We chose that the parameters in Table 1 are uniformly sampled with exception of the laser energy E L, which we sampled following a square root scale and the mixture was varied in discrete steps. This type of sampling results in significantly more simulations with low a 0 than with high a 0. To deal with this, we forced additional simulations onto dedicated intervals of a 0. Although the laser focus-FWHM is technically not relevant in the 1D case, we sampled it nonetheless such that together with the sampled laser energy and pulse length, the correct a 0 was written in the input file. This also ensures comparability with higher-order simulations and experimental data.

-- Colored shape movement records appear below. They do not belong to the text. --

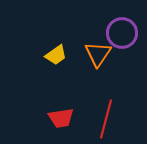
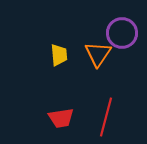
yellow trapezoid: moved 3 px right; rotated 60 degrees counterclockwise
red line: moved 2 px up
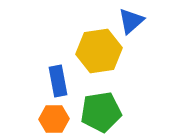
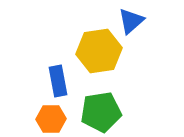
orange hexagon: moved 3 px left
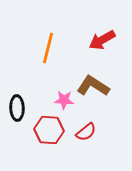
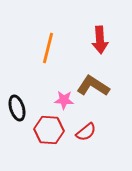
red arrow: moved 2 px left; rotated 64 degrees counterclockwise
black ellipse: rotated 15 degrees counterclockwise
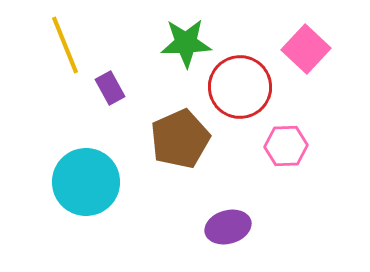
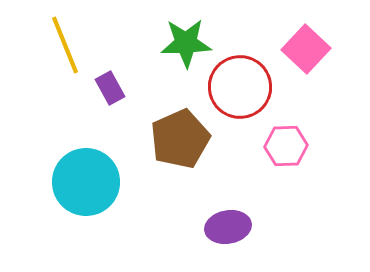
purple ellipse: rotated 6 degrees clockwise
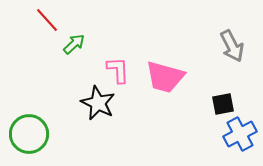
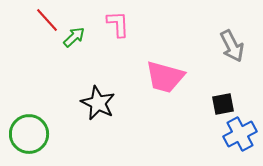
green arrow: moved 7 px up
pink L-shape: moved 46 px up
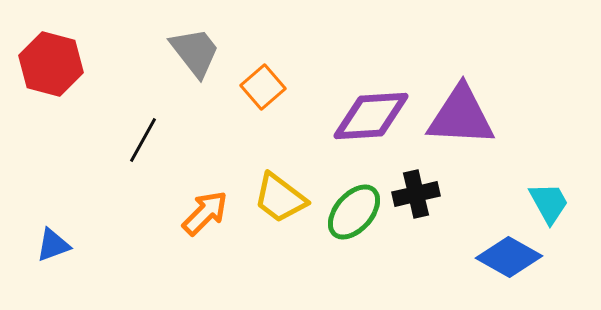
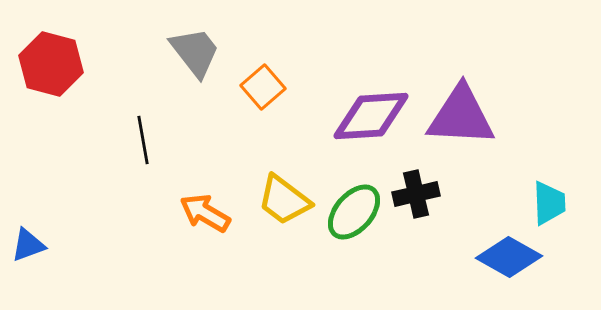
black line: rotated 39 degrees counterclockwise
yellow trapezoid: moved 4 px right, 2 px down
cyan trapezoid: rotated 27 degrees clockwise
orange arrow: rotated 105 degrees counterclockwise
blue triangle: moved 25 px left
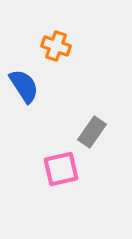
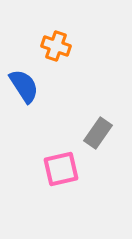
gray rectangle: moved 6 px right, 1 px down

2.2.4. Simulation Statistics
We used the setup described above to create a dataset of simulations for our subsequent surrogate model. All parameters were stochastically sampled and their combination can be thought of as a sparse grid. The Virgo cluster employs the Simple Linux Utility for Resource Management (SLURM) [Reference Yoo, Jette and Grondona26] to schedule incoming jobs where up to 10 000 jobs can be added to the queue simultaneously. The jobs were queued using a script to sample a certain number of parameter combinations and then start a simulation job for each of them. The number of simulations varies between the different species. There were 508 200 simulations for hydrogen and 762 426 simulations for deuterium, resulting in a total of 1 270 626 simulations. However, the precise number of simulations is not crucial, as long as the number of simulations is in a similar order of magnitude, the results should be comparable. The reduced model, which utilizes only the pure H2O data without D2O component, was trained on a subset of the full dataset with 68 973 entries accordingly.

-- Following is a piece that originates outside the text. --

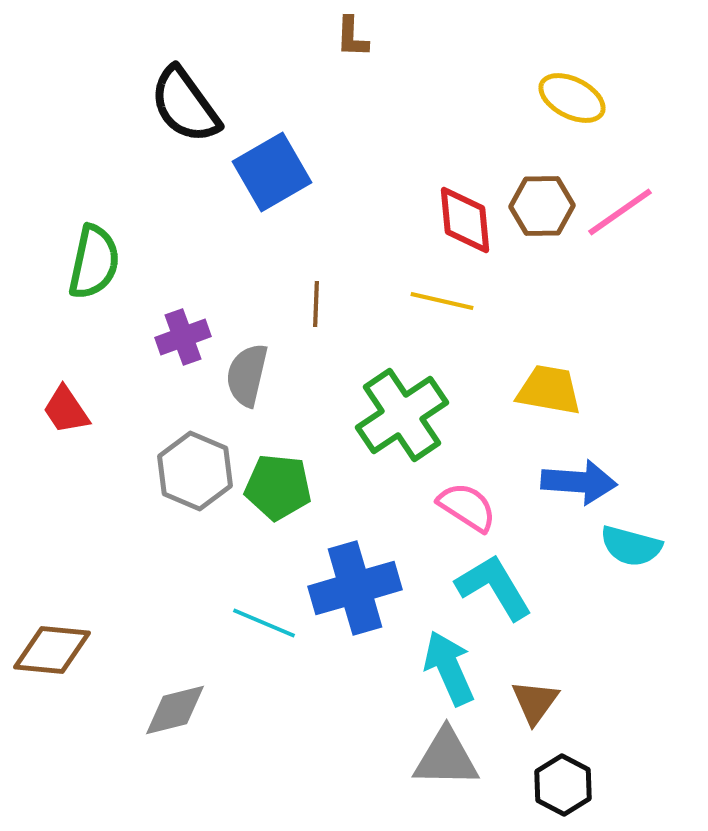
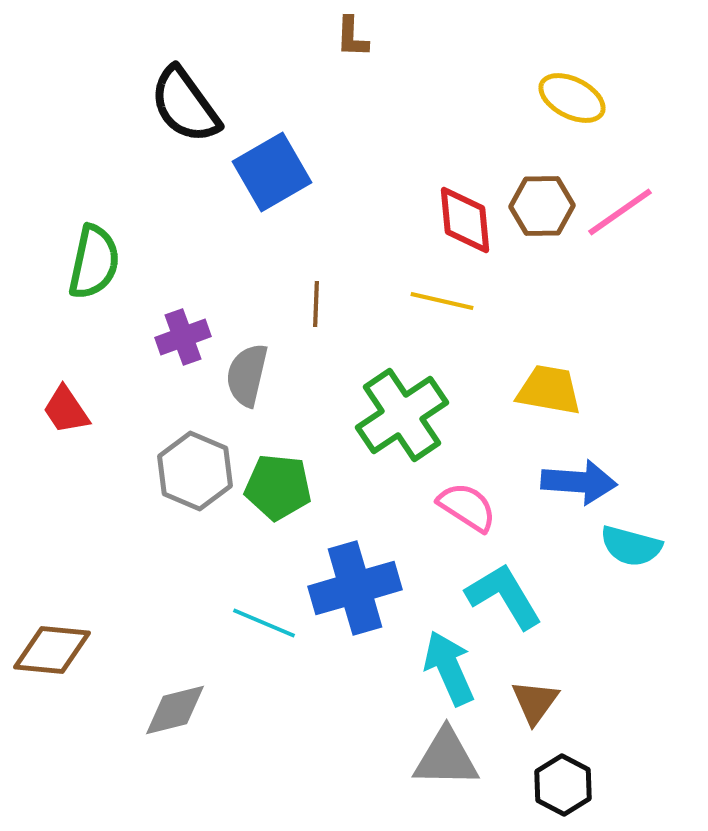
cyan L-shape: moved 10 px right, 9 px down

2.2.5. Limitations of 1.5D PIC
We used 1.5D simulations as mentioned earlier. These low-dimensional simulations do have some drawbacks. While they, together with our introduced transversal Lorentz boost method (Appendix C), are capable of describing several effects, some are not possible. The main limitation is created by the expansion of the plasma behind the target. In one spatial dimension, no transversal drift of the particles is possible, therefore also no decay of space charge effects exists. The expansion continues until infinity if it is not stopped. Even though we introduced an effective acceleration time t acc, this problem persists. Since we keep both setup and method constant, the relative behavior of the cut-off energies can still be taken into account, but the absolute value is overestimated. This overestimation is predictable and when applied makes the models directly comparable. Lécz et al. [Reference Lécz, Boine-Frankenheim and Kornilov27] have shown that the acceleration time t acc cuts off the spectrum, such that it is a good approximation of 2D simulations. The simulations have been verified with experiments as well, which have shown that the bias can be mitigated. Furthermore, Sinigardi et al. [Reference Sinigardi, Babaei and Turchetti28] have shown further scalings between 2D and 3D cut-off energies. Taking both arguments into account, we can deduce that there is a constant scaling factor from 1D to real-world experiments and also to 3D simulations. Similarly, because of the lack of transversal particle movement, we cannot evaluate divergence opening angles in a 1D simulation.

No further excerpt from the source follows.